Industry Experience
Alongside my academic career, I have worked in industry on data-driven growth and optimization problems. My industry work centers on applying rigorous statistical and machine learning methods to real-world business challenges — from Life-Time-Value modeling and budget allocation to large-scale A/B testing and campaign optimization.

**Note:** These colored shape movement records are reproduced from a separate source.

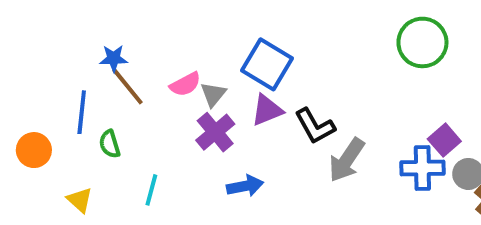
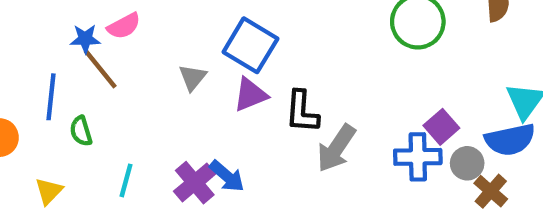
pink semicircle: (185, 84) -> (124, 26), moved
black L-shape: (315, 126) -> (302, 112), turned 33
purple cross: (215, 132) -> (195, 183), moved
blue arrow: (245, 186) -> (227, 176), turned 52
yellow triangle: (80, 200) -> (49, 191), turned 32

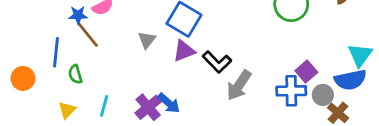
black L-shape: (302, 112) -> (217, 62), turned -48
yellow triangle: (49, 191) -> (67, 110), moved

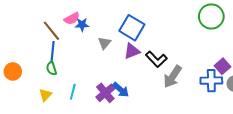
blue star: (78, 15) -> (82, 25), moved
brown line: (88, 34) -> (51, 31), moved
blue line: (56, 52) -> (52, 52), moved

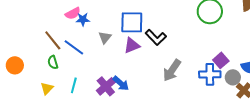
blue square: (132, 28) -> (132, 22), turned -30
brown line: (51, 31) -> (53, 40), moved
blue line: (52, 52) -> (74, 47), moved, turned -60
black L-shape: (156, 59) -> (156, 37), moved

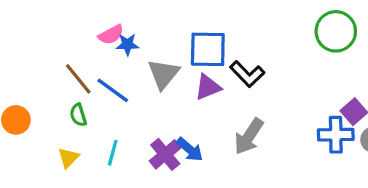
gray triangle: (105, 37) -> (164, 74), size x1.5
gray arrow: (172, 70) -> (249, 136), moved

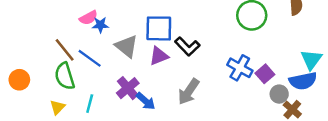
gray triangle: (164, 74) -> (127, 46), turned -30
green semicircle: (78, 115) -> (65, 76), size x1.6
blue cross: (336, 135) -> (240, 68), moved, turned 30
purple cross: (165, 154) -> (128, 88), moved

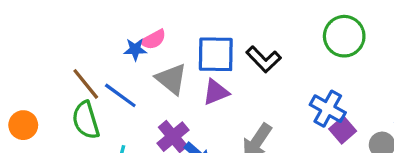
pink semicircle: (88, 18) -> (153, 40), moved
black L-shape: (187, 46) -> (264, 59), moved
purple square: (265, 74) -> (343, 130), moved

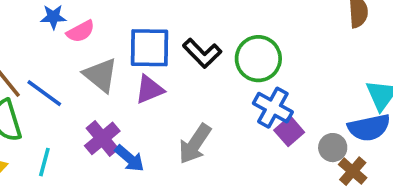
green circle: (344, 36) -> (258, 59), moved
blue star: (135, 49) -> (53, 17), moved

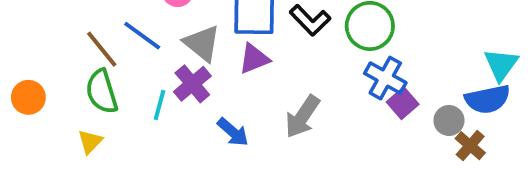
blue line: (44, 93) -> (142, 36), moved
purple cross: (102, 138) -> (192, 84), moved
cyan line: (44, 162) -> (160, 105), moved

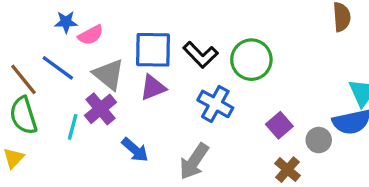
blue cross: (385, 78) -> (215, 104), moved
gray arrow: (302, 117) -> (194, 161), moved
brown cross: (470, 146) -> (288, 170), moved

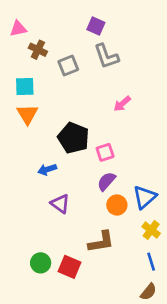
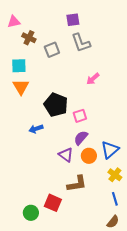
purple square: (96, 26) -> (73, 20), turned -32
purple triangle: (60, 204) -> (66, 155), moved
green circle: (41, 263) -> (31, 213), moved

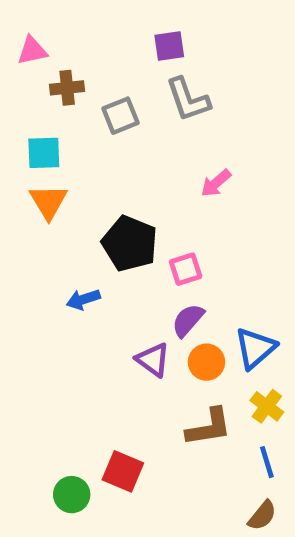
brown cross: (29, 38) -> (67, 88), turned -32
brown L-shape: (77, 184) -> (209, 427), moved

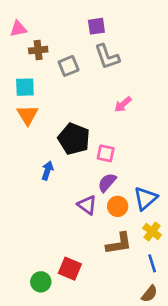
pink square: (186, 269) -> (106, 153), turned 30
blue arrow: (83, 299) -> (47, 171), turned 126

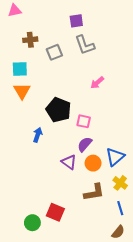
pink triangle: (18, 29) -> (15, 10), moved

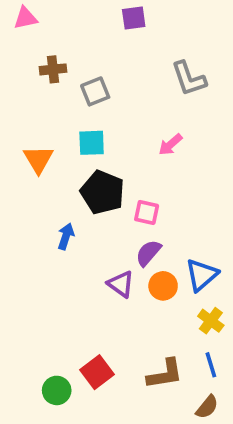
purple square: (76, 21) -> (134, 18), moved
gray L-shape: (85, 45) -> (189, 79), moved
cyan square: (20, 69) -> (92, 143), moved
brown L-shape: (94, 192) -> (165, 374), moved
red square: (55, 212) -> (97, 372), turned 30

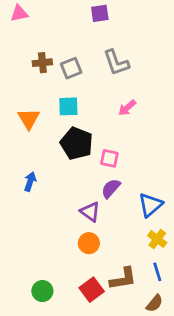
brown cross: (53, 69) -> (42, 63), moved
gray L-shape: (189, 79) -> (116, 63), moved
blue arrow: (66, 236) -> (30, 182), moved
orange circle: (163, 286) -> (89, 243), moved
red square: (97, 372) -> (92, 290), moved

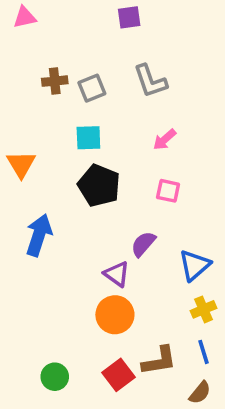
orange triangle: (29, 119) -> (21, 164), moved
pink square: (109, 158) -> (168, 191), moved
blue arrow: (30, 182) -> (39, 235), size x1.6
yellow cross: (157, 239) -> (203, 309), turned 30
orange circle: (89, 243) -> (115, 315), size x1.4

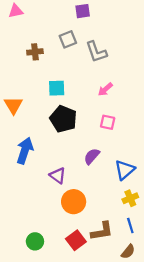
gray square: (92, 88) -> (68, 39), moved
purple triangle: (117, 274) -> (58, 176), moved

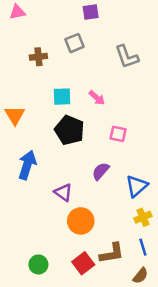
gray L-shape: (96, 52) -> (127, 57), moved
pink arrow: (105, 89) -> (97, 98), moved, turned -98

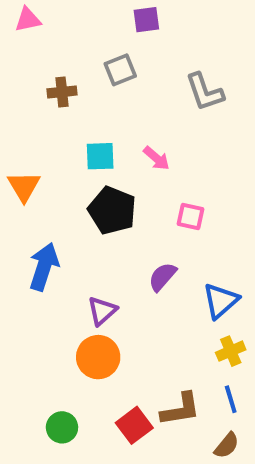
purple triangle: (63, 192) -> (102, 311), turned 42
orange circle: (81, 221) -> (98, 357), moved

Senior Quantitative Researcher
Developed and deployed statistical and machine learning methods to optimize advertising products at scale. Worked at the intersection of causal inference, experimentation, and large-scale optimization to improve advertiser outcomes across Meta's platforms.
- –Budget allocation optimization across advertising campaigns and channels
- –Campaign performance modeling and optimization using large-scale behavioral data
- –Design and analysis of A/B tests and sequential experimentation frameworks
- –Life-Time-Value (LTV) prediction and optimization for advertiser bidding strategies
- –Causal inference methods for measuring ad effectiveness
Head of Growth Data Science
Led the Growth Data Science team, building the data-driven infrastructure and modeling capabilities behind Lightricks' user acquisition and monetization strategy. Translated statistical methodology into actionable growth levers for a fast-scaling consumer app company.
- –Life-Time-Value (LTV) modeling to guide user acquisition investment decisions
- –Budget allocation optimization across paid marketing channels (iOS, Android, social, search)
- –End-to-end A/B testing platform design, including sequential testing and early-stopping procedures
- –Campaign optimization models for improving ROAS across acquisition funnels
- –Churn prediction and retention modeling to inform subscription pricing and product decisions
- –Built and mentored the growth data science function from the ground up
Researcher
Applied statistical and mathematical modeling to industrial problems, including work on adaptive imaging acquisition methods.